(SOURCE DATA)

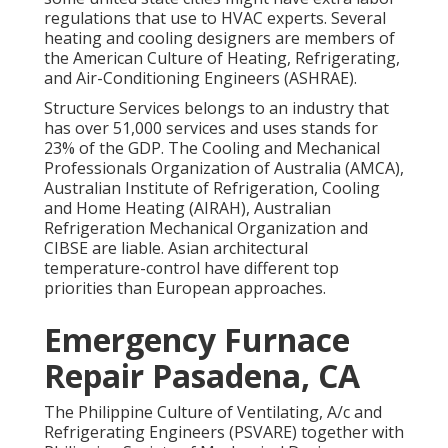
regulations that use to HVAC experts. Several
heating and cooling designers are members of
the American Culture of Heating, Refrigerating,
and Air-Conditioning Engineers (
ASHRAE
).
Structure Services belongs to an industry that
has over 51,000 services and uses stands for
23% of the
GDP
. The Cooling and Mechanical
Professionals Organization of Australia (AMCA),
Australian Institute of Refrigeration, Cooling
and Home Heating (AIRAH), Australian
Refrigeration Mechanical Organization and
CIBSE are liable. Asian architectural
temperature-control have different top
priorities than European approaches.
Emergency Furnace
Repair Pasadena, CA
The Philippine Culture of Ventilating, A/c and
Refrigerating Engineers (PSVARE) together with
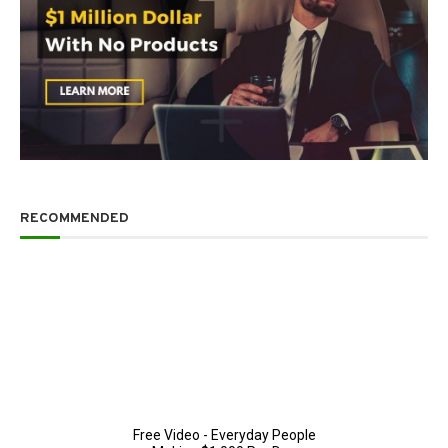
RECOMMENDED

(End SOURCE DATA)
(SOURCE DATA)

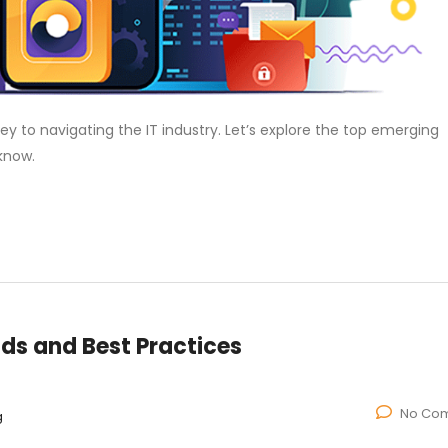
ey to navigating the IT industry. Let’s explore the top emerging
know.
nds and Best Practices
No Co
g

(End SOURCE DATA)

▶ **WHAT IS EXPECTED**:
Would you retype the lines above from the one with "Professionals Organization of" down to the one with "The Philippine Culture", word for word, both ends included and no other lines?

▶ **ANSWER**:
Professionals Organization of Australia (AMCA),
Australian Institute of Refrigeration, Cooling
and Home Heating (AIRAH), Australian
Refrigeration Mechanical Organization and
CIBSE are liable. Asian architectural
temperature-control have different top
priorities than European approaches.
Emergency Furnace
Repair Pasadena, CA
The Philippine Culture of Ventilating, A/c and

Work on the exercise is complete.